Accessibility | Terms of Use | Privacy Policy | Modern Slavery Statement

Nigeria: The Companies and Allied Matters Act (Repeal and Re-Enactment) Bill 2018: a catalyst for business in Nigeria

Nigeria Law And Justice Concept

The Companies and Allied Matters Act (Cama) remains at the core of the regulation of business formations through which local and foreign direct investments (FDI) flow into the Nigerian economy. Despite its importance, Cama has proven inadequate, as it is only a re-enactment of the1968 Companies Act with further insignificant amendments in 1990 and 2004. These amendments did not reflect the ever dynamic and innovative global business environment Cama sought to regulate, justifying the need for a complete overhaul of the Act in the face of Nigeria's current commercial realities.

The near abysmal rating of Nigeria in the World Bank's ease of doing business index (145th out of 190 countries) called for the Companies and Allied Matters Act (Repeal and Re-enactment) Bill, 2018 to be approved on May 15 2018 by the Nigerian Senate. The eventual implementation of the Bill is expected to make Nigeria's entire corporate legal framework more efficient, and re-position the country as a destination for FDI.

Structurally, 247 extra sections have been included in the Bill among other alterations to existing provisions of Cama. Some major highlights follow.

E-registration

A key innovation in the Bill is the provision ensuring that the Corporate Affairs Commission (CAC) sets up platforms under which registration and other transactions for business formations can be conducted electronically as opposed to the traditional manual system previously prescribed by Cama. E-registration enhances the efficiency and speed of business registrations.

One-man companies

The Bill also provides for the possibility of having single-shareholder and single-director companies (for small enterprises) as opposed to the minimum requirement of two shareholders under Cama. This is intended to encourage the creation of small and medium enterprises, and support the growth of fledging businesses as observed in other jurisdictions.
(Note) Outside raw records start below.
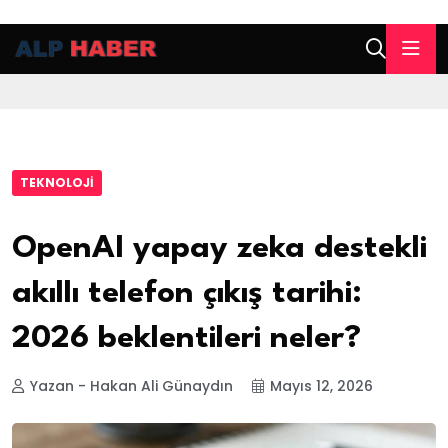
TEKNOLOJI
OpenAI yapay zeka destekli
akıllı telefon çıkış tarihi:
2026 beklentileri neler?
Yazan - Hakan Ali Günaydın
Mayıs 12, 2026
Ease of formation of companies limited by guarantee

The Bill totally obviates the need for the approval of the attorney general of the Federation (AGF) for the registration of the memorandum and the formation of a company limited by guarantee. This need for the AGF's approval is currently a requirement under Cama and is a critical hurdle each investor is required to overcome, given that the bureaucratic clog and inordinate delays in obtaining ministerial approval have been a deterrent to potential investors.

Share buybacks by companies

Unlike Cama, the Bill now enables companies to buy back and acquire their own shares subject to certain conditions. This is to allow a company to reduce its capital costs, float its capital for other uses and benefit from the temporary devaluation of its stock for access to funding.

Formation and recognition of limited partnerships

One of the most radical innovations in the Bill is the provision for registration of limited partnerships which was impossible under Cama.

Ease of reduction in authorised share capital

In a marked difference from Cama which makes a reduction in a company's authorised share capital conditional on a court order, the Bill no longer makes this a requirement. This is a welcome development particularly because obtaining court orders for any purpose in Nigeria is typically hampered by incessant delays. This provision allows for a speedy resolution to business restructuring.

Corporate governance innovations

The Bill exempts small companies and businesses that are yet to commence commercial operations from appointing auditors. This in essence nullifies the need for small companies to hold annual general meetings. A company is exempt from appointing an auditor and holding an annual general meeting in any given year if:

a. it has not been active since its incorporation/in a particular financial year; or

b. the company's turnover is no more than NGN10 million ($27,000 approximately) and its balance sheet total is no more than NGN5 million.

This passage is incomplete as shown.